Over the years, that sense of community has disappeared. The deaths of our elders, the moving-away of so many of our schoolmates, the influx of strangers from other parts of the country, particularly the North, have not only deprived us of the sense of familiarity with one another, but have undermined old traditions. The downtown area is dismal, since the larger businesses have moved to larger shopping centers that have more floor space and far better parking. Big chain stores have replaced the mom-and-pop dime stores and the smaller regional variety stores. You’re bound to see someone you know when you go to Wal-Mart, but you used to know everyone you saw when you went to Pope’s or Aberdeen 5 & 10, or Collins’ Department Store.

When the area high schools were consolidated, in 1970, we lost not only the friendly rivalries between our school sports teams, we lost a lot of the community support of the high school in the whole of its life. That new high school has always been a sore point in the community, for many and good reasons, but its part in the loss of our sense of community ownership of our education and our personal investment in the lives and well-being of the students has been a long-lasting bitterness.

Then the northern retirees took over, for the golf, and further destroyed our character and the intimacy of our traditional Southern communities.

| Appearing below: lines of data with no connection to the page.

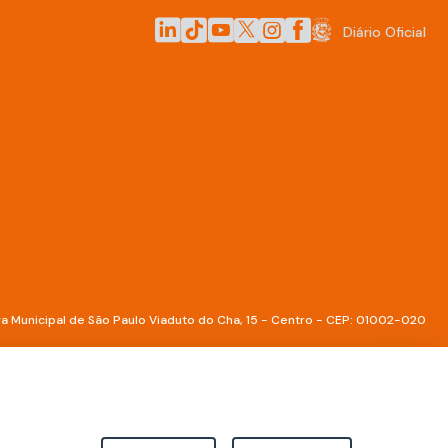
LinkedIn da Prefeitura de São Paulo
TikTok da Prefeitura de São Paulo
YouTube da Prefeitura de São Paulo
X da Prefeitura de São Paulo
Instagram da Prefeitura de 
Facebook da Prefeitura 
Diário Oficial
a Municipal de São Paulo Viaduto do Cha, 15 - Centro - CEP: 01002-020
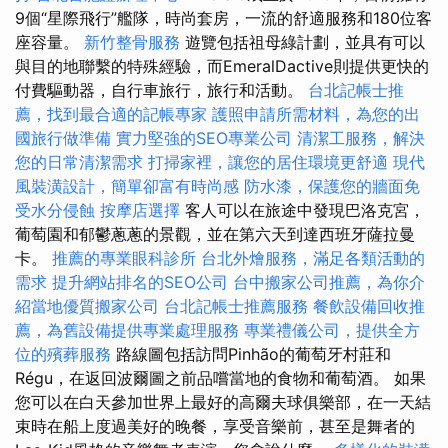
9個“星際飛行”艦隊，時尚套房，一流的舒適服務和180位客
座容量。
新竹整骨服務
遊覽包括祖母綠計劃，並具有可以
與目的地聯繫的特殊經驗，而EmeralDactive則提供更快的
付費驅動器，自行車旅行，旅行和活動。
台北記帳士推
薦，找到最合適的記帳專家
護照申請所需材料，為您的出
國旅行做準備
實力堅強的SEO專業公司
清潔工服務，解決
您的日常清潔需求
打掃家裡，讓您的居住環境更舒適
現代
風裝潢設計，簡單卻富有時尚感
防水漆，保護您的牆面免
受水分侵蝕
按摩店選擇
客人可以在旅途中發現巴洛克宮，
葡萄園和郁鬱蔥蔥的景觀，並在第六天到達西班牙薩拉曼
卡。
推薦的專業眼科診所
台北外燴服務，滿足各類活動的
需求
提升網站排名的SEO公司
台中搬家公司推薦，為你介
紹當地優質搬家公司
台北記帳士推薦服務
餐飲設備回收推
薦，為舊設備提供專業處理服務
專業禮儀公司，提供全方
位的殯葬服務
路線圖包括訪問Pinhão的葡萄牙村莊和
Régu，在返回波爾圖之前品嚐當地的食物和葡萄酒。 如果
您可以在白天參加世界上最好的高爾夫球俱樂部，在一天結
束時在船上度過美好的晚餐，享受音樂前，甚至是舞者的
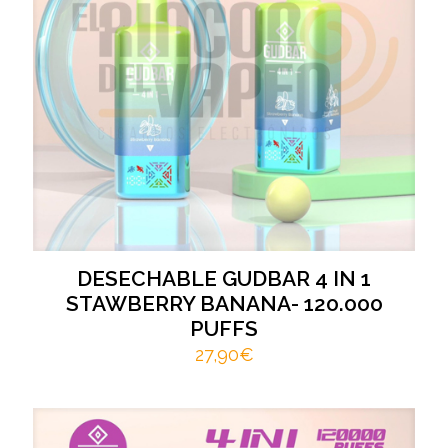
DESECHABLE GUDBAR 4 IN 1
STAWBERRY BANANA- 120.000
PUFFS
27,90
€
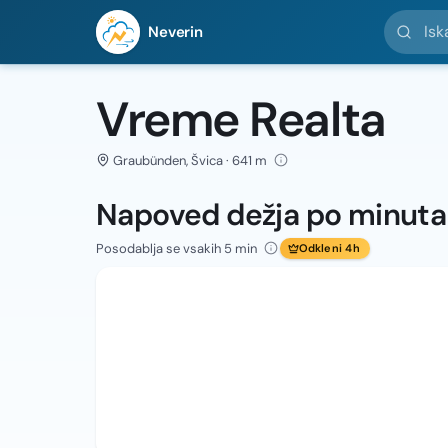
Iskanje l
Neverin
Vreme Realta
Graubünden, Švica · 641 m
Napoved dežja po minut
Posodablja se vsakih 5 min
Odkleni 4h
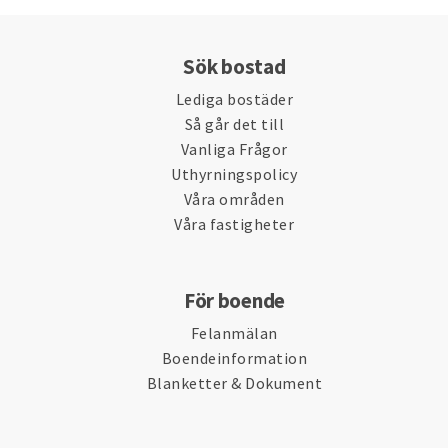
Sök bostad
Lediga bostäder
Så går det till
Vanliga Frågor
Uthyrningspolicy
Våra områden
Våra fastigheter
För boende
Felanmälan
Boendeinformation
Blanketter & Dokument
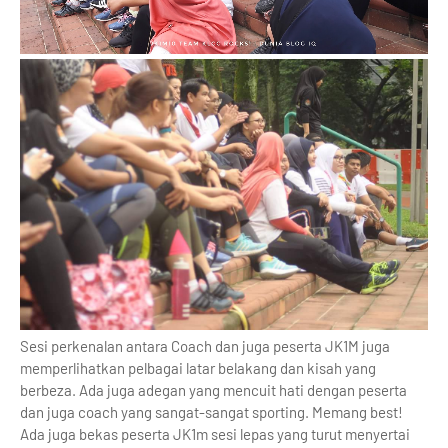
Sesi perkenalan antara Coach dan juga peserta JK1M juga
memperlihatkan pelbagai latar belakang dan kisah yang
berbeza. Ada juga adegan yang mencuit hati dengan peserta
dan juga coach yang sangat-sangat sporting. Memang best!
Ada juga bekas peserta JK1m sesi lepas yang turut menyertai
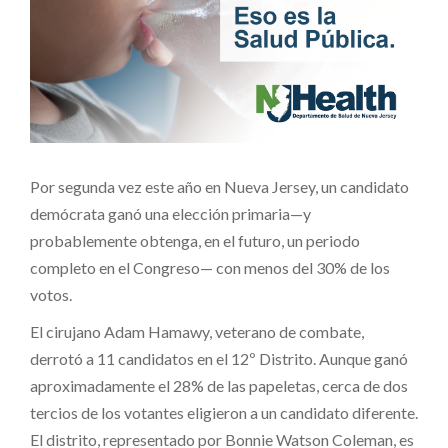
Por segunda vez este año en Nueva Jersey, un candidato
demócrata ganó una elección primaria—y
probablemente obtenga, en el futuro, un periodo
completo en el Congreso— con menos del 30% de los
votos.
El cirujano Adam Hamawy, veterano de combate,
derrotó a 11 candidatos en el 12º Distrito. Aunque ganó
aproximadamente el 28% de las papeletas, cerca de dos
tercios de los votantes eligieron a un candidato diferente.
El distrito, representado por Bonnie Watson Coleman, es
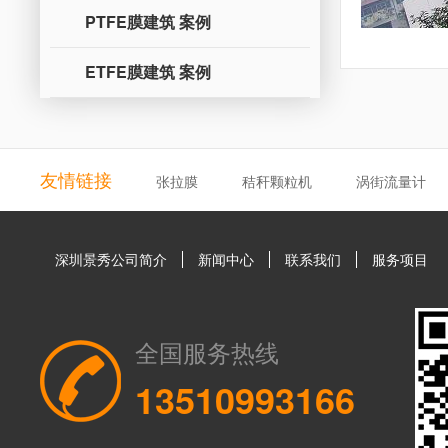
PTFE膜建筑 案例
ETFE膜建筑 案例
友情链接
张拉膜
秸秆颗粒机
涡街流量计
深圳景秀公司简介
新闻中心
联系我们
服务项目
全国服务热线
13510993166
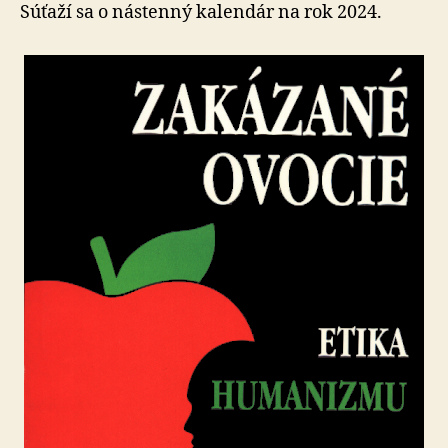
Súťaží sa o nástenný kalendár na rok 2024.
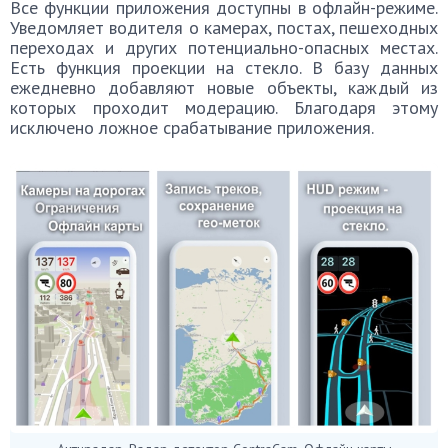
Все функции приложения доступны в офлайн-режиме.
Уведомляет водителя о камерах, постах, пешеходных
переходах и других потенциально-опасных местах.
Есть функция проекции на стекло. В базу данных
ежедневно добавляют новые объекты, каждый из
которых проходит модерацию. Благодаря этому
исключено ложное срабатывание приложения.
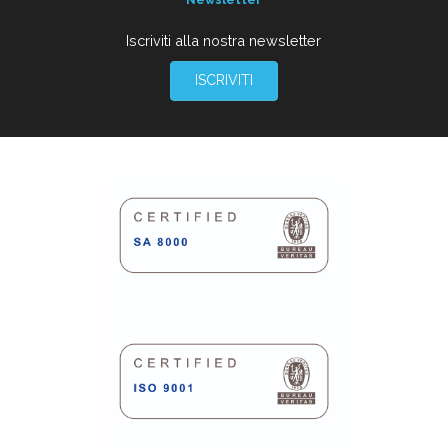
Iscriviti alla nostra newsletter
ISCRIVITI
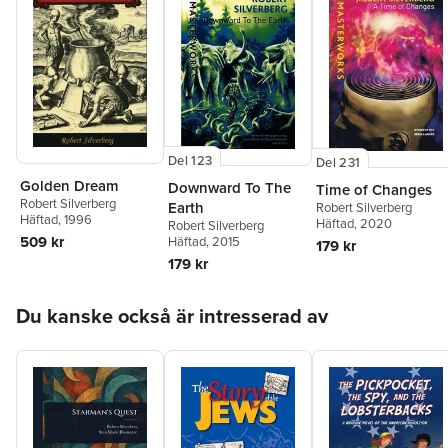
Del 123
Del 231
Golden Dream
Downward To The
Time of Changes
Robert Silverberg
Earth
Robert Silverberg
Häftad
, 1996
Häftad
, 2020
Robert Silverberg
509 kr
Häftad
, 2015
179 kr
179 kr
Hoppa över listan
Du kanske också är intresserad av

One used to know almost everyone one saw on a trip to town; now, one recognizes very few faces almost wherever one goes. We used to be able to strike up conversations – now, a greeting and an off-chance remark (“What a beautiful scarf!”) invites a recoiling of distrust and aversive moves. The newcomers are scornful of our longstanding habits of friendliness. We joke about the yankees leaving an area they were tired of but trying to turn us into what they’d left behind — but it’s true. The area just doesn’t feel like home any more.